Assignment. Each line of the data below that holds the word "Connaissance" is to be reported in full.

Source records:
- Opening Delimiter -

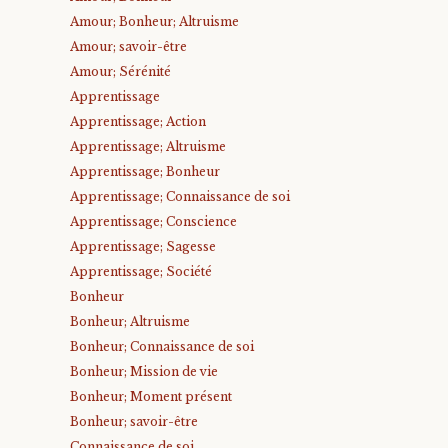
Amour; Bonheur; Altruisme
Amour; savoir-être
Amour; Sérénité
Apprentissage
Apprentissage; Action
Apprentissage; Altruisme
Apprentissage; Bonheur
Apprentissage; Connaissance de soi
Apprentissage; Conscience
Apprentissage; Sagesse
Apprentissage; Société
Bonheur
Bonheur; Altruisme
Bonheur; Connaissance de soi
Bonheur; Mission de vie
Bonheur; Moment présent
Bonheur; savoir-être
Connaissance de soi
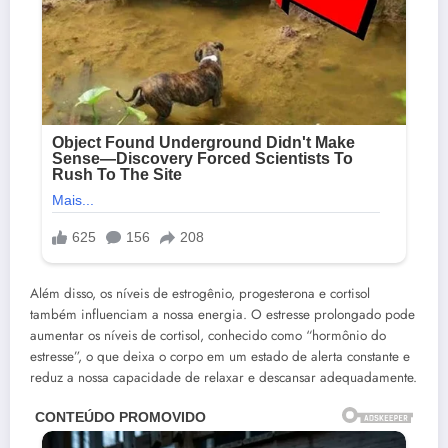
Além disso, os níveis de estrogênio, progesterona e cortisol
também influenciam a nossa energia. O estresse prolongado pode
aumentar os níveis de cortisol, conhecido como “hormônio do
estresse”, o que deixa o corpo em um estado de alerta constante e
reduz a nossa capacidade de relaxar e descansar adequadamente.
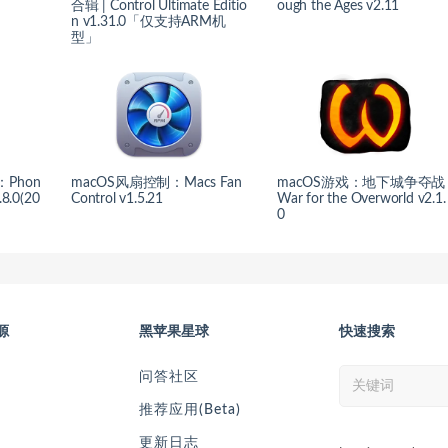
合辑 | Control Ultimate Editio
ough the Ages v2.11
n v1.31.0「仅支持ARM机
型」
：Phon
macOS风扇控制：Macs Fan
macOS游戏：地下城争夺战 
.8.0(20
Control v1.5.21
War for the Overworld v2.1.
0
源
黑苹果星球
快速搜索
问答社区
推荐应用(Beta)
更新日志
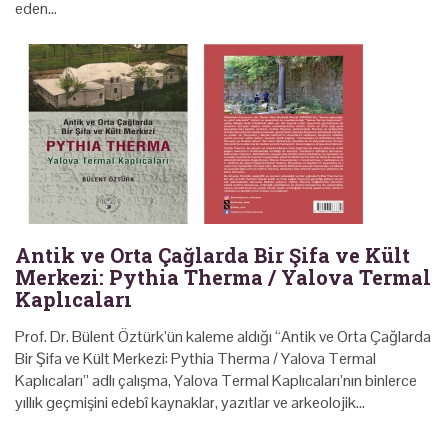
eden…
Antik ve Orta Çağlarda Bir Şifa ve Kült
Merkezi: Pythia Therma / Yalova Termal
Kaplıcaları
Prof. Dr. Bülent Öztürk’ün kaleme aldığı “Antik ve Orta Çağlarda
Bir Şifa ve Kült Merkezi: Pythia Therma / Yalova Termal
Kaplıcaları” adlı çalışma, Yalova Termal Kaplıcaları’nın binlerce
yıllık geçmişini edebî kaynaklar, yazıtlar ve arkeolojik…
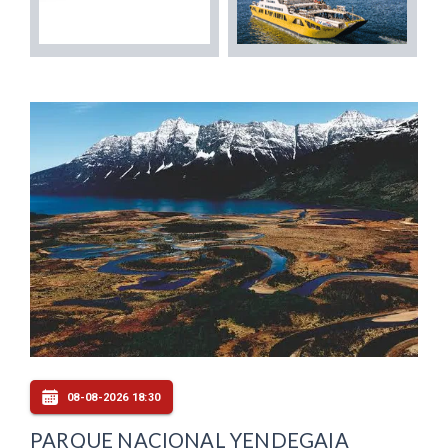
08-08-2026 18:30
PARQUE NACIONAL YENDEGAIA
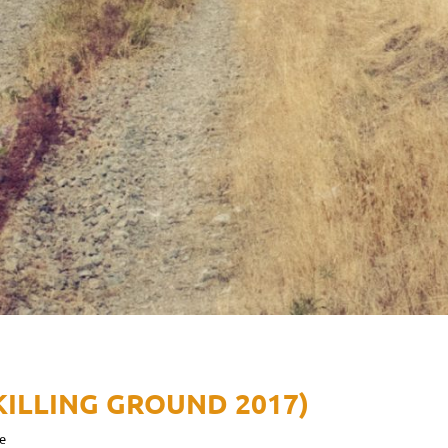
KILLING GROUND 2017)
e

- Closing Delimiter -

Written reply.
Apprentissage; Connaissance de soi
Bonheur; Connaissance de soi
Connaissance de soi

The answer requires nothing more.